Local publishers can also setup e-commerce stores that sell digital goods, like audio walking tours recorded by the publication’s editors, or e-books made up of previously published content. E-commerce stores that sell digital goods can be setup to require minimal day-to-day management, since there aren’t any physical products to be shipped or payments to be manually collected.
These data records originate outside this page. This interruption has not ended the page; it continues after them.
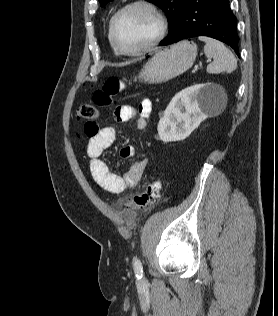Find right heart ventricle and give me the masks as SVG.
Wrapping results in <instances>:
<instances>
[{
    "label": "right heart ventricle",
    "instance_id": "1",
    "mask_svg": "<svg viewBox=\"0 0 278 316\" xmlns=\"http://www.w3.org/2000/svg\"><path fill=\"white\" fill-rule=\"evenodd\" d=\"M108 40H109V43H110V45H111V47H112L114 53H115V54H118V52L114 49V47H113V45H112V43H111L110 35H109V29H108Z\"/></svg>",
    "mask_w": 278,
    "mask_h": 316
}]
</instances>
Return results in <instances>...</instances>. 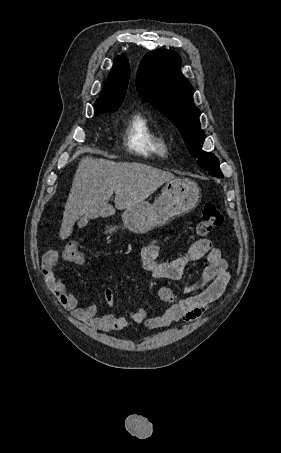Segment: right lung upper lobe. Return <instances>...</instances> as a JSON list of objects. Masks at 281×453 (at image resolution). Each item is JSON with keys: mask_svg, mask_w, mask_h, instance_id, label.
I'll use <instances>...</instances> for the list:
<instances>
[{"mask_svg": "<svg viewBox=\"0 0 281 453\" xmlns=\"http://www.w3.org/2000/svg\"><path fill=\"white\" fill-rule=\"evenodd\" d=\"M129 76V63L122 55L116 59L106 86L94 105L96 116L101 113L118 110L125 98Z\"/></svg>", "mask_w": 281, "mask_h": 453, "instance_id": "obj_1", "label": "right lung upper lobe"}]
</instances>
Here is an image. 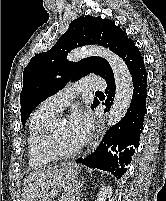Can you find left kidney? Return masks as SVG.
<instances>
[{
    "label": "left kidney",
    "mask_w": 166,
    "mask_h": 201,
    "mask_svg": "<svg viewBox=\"0 0 166 201\" xmlns=\"http://www.w3.org/2000/svg\"><path fill=\"white\" fill-rule=\"evenodd\" d=\"M111 194H112V187L104 186L97 195L96 201H106L107 198L109 199L108 201H111L110 200Z\"/></svg>",
    "instance_id": "1"
}]
</instances>
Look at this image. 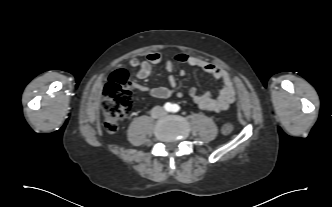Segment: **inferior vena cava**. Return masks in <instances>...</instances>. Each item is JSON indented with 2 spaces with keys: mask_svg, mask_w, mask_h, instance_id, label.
<instances>
[{
  "mask_svg": "<svg viewBox=\"0 0 332 207\" xmlns=\"http://www.w3.org/2000/svg\"><path fill=\"white\" fill-rule=\"evenodd\" d=\"M165 114V110L162 108V107H160V106H155L152 110H151V116L153 117V118H158V117H160V116H162V115H164Z\"/></svg>",
  "mask_w": 332,
  "mask_h": 207,
  "instance_id": "602c4592",
  "label": "inferior vena cava"
}]
</instances>
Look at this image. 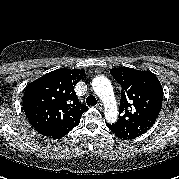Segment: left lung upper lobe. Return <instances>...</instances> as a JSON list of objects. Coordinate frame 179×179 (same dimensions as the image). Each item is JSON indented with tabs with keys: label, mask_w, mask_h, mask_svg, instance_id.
I'll list each match as a JSON object with an SVG mask.
<instances>
[{
	"label": "left lung upper lobe",
	"mask_w": 179,
	"mask_h": 179,
	"mask_svg": "<svg viewBox=\"0 0 179 179\" xmlns=\"http://www.w3.org/2000/svg\"><path fill=\"white\" fill-rule=\"evenodd\" d=\"M111 75L121 85L119 119L107 127L121 139H134L155 123L163 101V88L149 71L112 68Z\"/></svg>",
	"instance_id": "left-lung-upper-lobe-1"
}]
</instances>
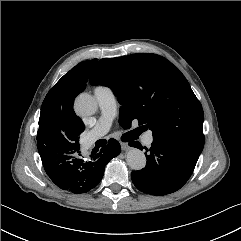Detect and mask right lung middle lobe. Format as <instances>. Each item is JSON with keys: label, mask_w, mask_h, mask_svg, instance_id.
Here are the masks:
<instances>
[{"label": "right lung middle lobe", "mask_w": 241, "mask_h": 241, "mask_svg": "<svg viewBox=\"0 0 241 241\" xmlns=\"http://www.w3.org/2000/svg\"><path fill=\"white\" fill-rule=\"evenodd\" d=\"M78 141H79V139H77V140H75V141H73V142H71V143H66V144H64V145H62V146H57V147H55V146H48V148H50V149L53 150V151L58 150V149H60V148H62V147L77 148V147H79ZM38 148H40V147L38 146Z\"/></svg>", "instance_id": "1"}]
</instances>
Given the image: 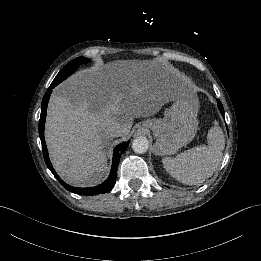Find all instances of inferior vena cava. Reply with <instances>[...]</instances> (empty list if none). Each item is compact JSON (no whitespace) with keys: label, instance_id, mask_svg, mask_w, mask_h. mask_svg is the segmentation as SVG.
Here are the masks:
<instances>
[{"label":"inferior vena cava","instance_id":"602c4592","mask_svg":"<svg viewBox=\"0 0 261 261\" xmlns=\"http://www.w3.org/2000/svg\"><path fill=\"white\" fill-rule=\"evenodd\" d=\"M108 132L113 136V137H119L121 136L122 133V127L120 124L114 123L112 126L108 128Z\"/></svg>","mask_w":261,"mask_h":261}]
</instances>
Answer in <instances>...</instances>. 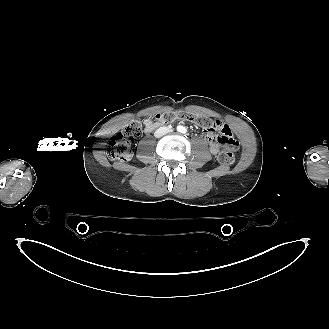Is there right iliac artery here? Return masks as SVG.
Masks as SVG:
<instances>
[{
	"label": "right iliac artery",
	"instance_id": "obj_1",
	"mask_svg": "<svg viewBox=\"0 0 329 329\" xmlns=\"http://www.w3.org/2000/svg\"><path fill=\"white\" fill-rule=\"evenodd\" d=\"M177 129L179 130L180 129V126H178Z\"/></svg>",
	"mask_w": 329,
	"mask_h": 329
}]
</instances>
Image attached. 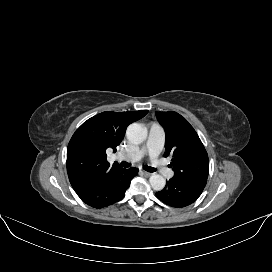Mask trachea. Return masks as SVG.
Returning a JSON list of instances; mask_svg holds the SVG:
<instances>
[{"instance_id": "1", "label": "trachea", "mask_w": 272, "mask_h": 272, "mask_svg": "<svg viewBox=\"0 0 272 272\" xmlns=\"http://www.w3.org/2000/svg\"><path fill=\"white\" fill-rule=\"evenodd\" d=\"M121 166L124 167V168H128V167L131 166V164L126 162V161H122ZM143 169L146 170L147 172H155L156 171V169L154 167H150V166H147V165H144Z\"/></svg>"}]
</instances>
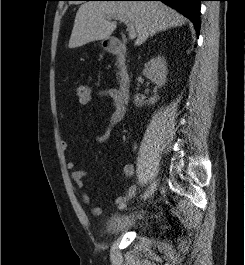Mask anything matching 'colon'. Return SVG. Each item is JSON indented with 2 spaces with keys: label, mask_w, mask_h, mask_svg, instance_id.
<instances>
[{
  "label": "colon",
  "mask_w": 245,
  "mask_h": 265,
  "mask_svg": "<svg viewBox=\"0 0 245 265\" xmlns=\"http://www.w3.org/2000/svg\"><path fill=\"white\" fill-rule=\"evenodd\" d=\"M74 94L76 96L78 103L81 106H87L91 102L92 98L91 89L87 85L80 84L75 86Z\"/></svg>",
  "instance_id": "1"
}]
</instances>
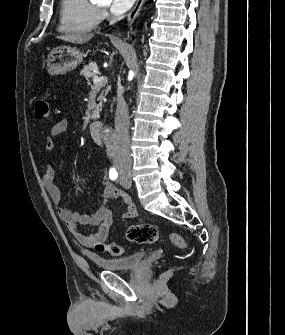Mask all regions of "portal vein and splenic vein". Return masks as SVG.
I'll list each match as a JSON object with an SVG mask.
<instances>
[{
	"instance_id": "18ae733b",
	"label": "portal vein and splenic vein",
	"mask_w": 285,
	"mask_h": 335,
	"mask_svg": "<svg viewBox=\"0 0 285 335\" xmlns=\"http://www.w3.org/2000/svg\"><path fill=\"white\" fill-rule=\"evenodd\" d=\"M93 82L94 84H105L106 78H98V76H94Z\"/></svg>"
}]
</instances>
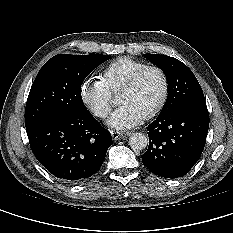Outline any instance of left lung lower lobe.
Returning a JSON list of instances; mask_svg holds the SVG:
<instances>
[{"mask_svg":"<svg viewBox=\"0 0 233 233\" xmlns=\"http://www.w3.org/2000/svg\"><path fill=\"white\" fill-rule=\"evenodd\" d=\"M209 128L206 106L186 105L159 114L147 130L149 147L141 156L154 174L178 178L199 160Z\"/></svg>","mask_w":233,"mask_h":233,"instance_id":"obj_1","label":"left lung lower lobe"}]
</instances>
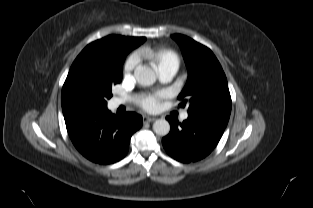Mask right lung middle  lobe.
Instances as JSON below:
<instances>
[{
	"label": "right lung middle lobe",
	"instance_id": "dd1d6c3e",
	"mask_svg": "<svg viewBox=\"0 0 313 208\" xmlns=\"http://www.w3.org/2000/svg\"><path fill=\"white\" fill-rule=\"evenodd\" d=\"M128 51L114 48L108 62L70 72L62 88V98H71L106 106L112 86L122 80V64Z\"/></svg>",
	"mask_w": 313,
	"mask_h": 208
}]
</instances>
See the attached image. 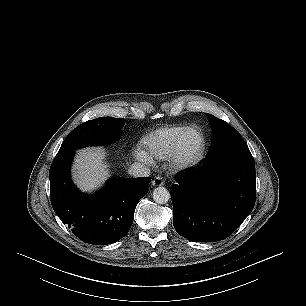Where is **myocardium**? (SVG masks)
<instances>
[{
    "label": "myocardium",
    "instance_id": "1",
    "mask_svg": "<svg viewBox=\"0 0 306 306\" xmlns=\"http://www.w3.org/2000/svg\"><path fill=\"white\" fill-rule=\"evenodd\" d=\"M196 131L200 135L199 146L195 150H188L185 147L187 135ZM207 146L206 135L203 130L195 125L188 126L179 136L174 151L171 154L170 167L176 173H185L194 169L202 160Z\"/></svg>",
    "mask_w": 306,
    "mask_h": 306
}]
</instances>
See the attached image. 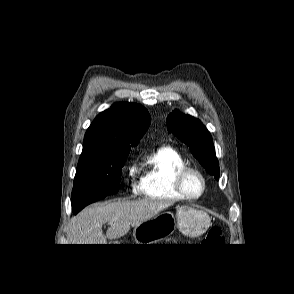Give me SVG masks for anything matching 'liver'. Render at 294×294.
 <instances>
[{"instance_id": "6515ba94", "label": "liver", "mask_w": 294, "mask_h": 294, "mask_svg": "<svg viewBox=\"0 0 294 294\" xmlns=\"http://www.w3.org/2000/svg\"><path fill=\"white\" fill-rule=\"evenodd\" d=\"M172 205L169 201L142 199L96 204L73 217L67 228L69 244H107V239H118L141 223L158 215ZM110 227L103 234L102 225Z\"/></svg>"}]
</instances>
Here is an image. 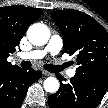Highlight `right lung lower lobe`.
Listing matches in <instances>:
<instances>
[{"label": "right lung lower lobe", "instance_id": "1", "mask_svg": "<svg viewBox=\"0 0 108 108\" xmlns=\"http://www.w3.org/2000/svg\"><path fill=\"white\" fill-rule=\"evenodd\" d=\"M41 71L18 69L0 72V108H19L29 85L41 77Z\"/></svg>", "mask_w": 108, "mask_h": 108}]
</instances>
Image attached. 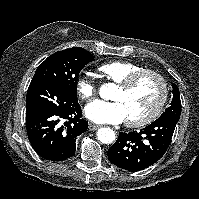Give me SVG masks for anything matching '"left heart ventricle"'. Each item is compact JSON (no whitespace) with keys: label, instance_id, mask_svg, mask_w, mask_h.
<instances>
[{"label":"left heart ventricle","instance_id":"left-heart-ventricle-1","mask_svg":"<svg viewBox=\"0 0 199 199\" xmlns=\"http://www.w3.org/2000/svg\"><path fill=\"white\" fill-rule=\"evenodd\" d=\"M161 94L159 81L153 76L143 77L130 90L116 88L112 99L120 101L125 108L127 119L146 116L154 108Z\"/></svg>","mask_w":199,"mask_h":199}]
</instances>
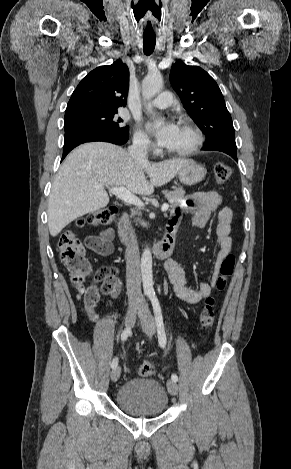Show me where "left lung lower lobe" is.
Segmentation results:
<instances>
[{
    "label": "left lung lower lobe",
    "instance_id": "1",
    "mask_svg": "<svg viewBox=\"0 0 291 469\" xmlns=\"http://www.w3.org/2000/svg\"><path fill=\"white\" fill-rule=\"evenodd\" d=\"M202 150L206 151H221L230 155L235 161L237 160V148L236 144L220 143L209 147H203Z\"/></svg>",
    "mask_w": 291,
    "mask_h": 469
}]
</instances>
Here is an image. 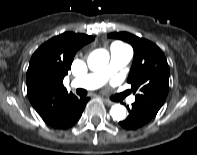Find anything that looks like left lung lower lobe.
Instances as JSON below:
<instances>
[{
  "label": "left lung lower lobe",
  "instance_id": "1",
  "mask_svg": "<svg viewBox=\"0 0 197 155\" xmlns=\"http://www.w3.org/2000/svg\"><path fill=\"white\" fill-rule=\"evenodd\" d=\"M127 108L129 116L126 118V120L119 122V124L123 128L128 130H134L145 125L156 115L152 111L148 110L147 108L136 102L132 104L131 109H129V107Z\"/></svg>",
  "mask_w": 197,
  "mask_h": 155
}]
</instances>
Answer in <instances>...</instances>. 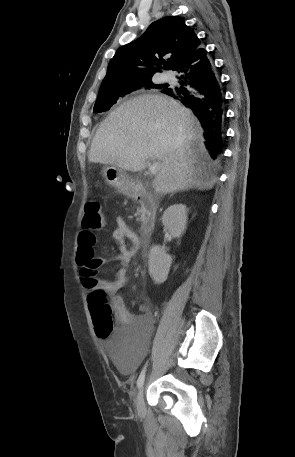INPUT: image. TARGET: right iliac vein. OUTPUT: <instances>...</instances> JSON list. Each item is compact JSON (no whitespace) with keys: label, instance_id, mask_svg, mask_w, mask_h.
Wrapping results in <instances>:
<instances>
[{"label":"right iliac vein","instance_id":"1","mask_svg":"<svg viewBox=\"0 0 295 457\" xmlns=\"http://www.w3.org/2000/svg\"><path fill=\"white\" fill-rule=\"evenodd\" d=\"M135 407L138 413H143L145 409V404H144V387L141 386L140 390L137 393L136 399H135Z\"/></svg>","mask_w":295,"mask_h":457}]
</instances>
Let’s go into more detail about some of the most popular e-commerce strategies for local news sites.
- Online Stores
The New York Times, The Wall Street Journal, and The Chicago Tribune are just three of the hundreds of daily newspapers with online e-commerce stores. Of those, The Chicago Tribune’s store most closely resembles a local news website’s.The Tribune’s online store is full of product ideas that would fit well in a hyperlocal publisher’s store, including books about Chicago sports, culture, and events, as well as branded merchandise and a “free speech collection” of apparel.
- Selling on Amazon
It isn’t hard to start selling on Amazon, and yet just 17% of local publishers currently sell through the e-commerce platform. Selling on Amazon is ideal for publishers who don’t have the bandwidth to build and manage their own online stores, but still want to take advantage of e-commerce as an ancillary revenue stream.Print-on-demand services, like Merch by Amazon, offer a way for publishers to sell branded t-shirts without managing inventory or dealing with shipments. Publishers simply upload their logos, choose which products they should be printed on—for example, t-shirts and mugs—and set their prices. Amazon handles the rest, automatically printing products as they are ordered and shipping them out to customers.Another on-demand e-commerce fulfillment platform is Zazzle. Zazzle has partnered with Atlantic Media to produce and sell branded merchandise for the multi-platform publishing company, with products that run the gamut from keychains to grocery totes.
- Affiliate Sales
Even local publishers with no interest in creating or selling products can generate revenue through e-commerce. Affiliate links are one of the least burdensome e-commerce strategies for local news sites, allowing publishers to earn small sums of money each time readers purchase products through their links.One of the easiest places to begin inserting affiliate links is in book or music reviews. When readers click on those links and purchase a book or album, the publisher earns a small percentage of the sale. As one of the largest online retailers with an affiliate program, Amazon pays commissions that range from 3% to 8% depending on the product category.
- Native Commerce Content
Loosely related to affiliate revenue, native commerce content is one of the e-commerce strategies for local news sites that bypasses ad blockers and sits in a publisher’s content management system. Platforms like StackCommerce offer a way for publishers to organically integrate products into native content that directs readers to branded online shops.When it’s done right, the native commerce content strategy drives engagement without requiring the same type of hands-on approach that typically comes with running an online store.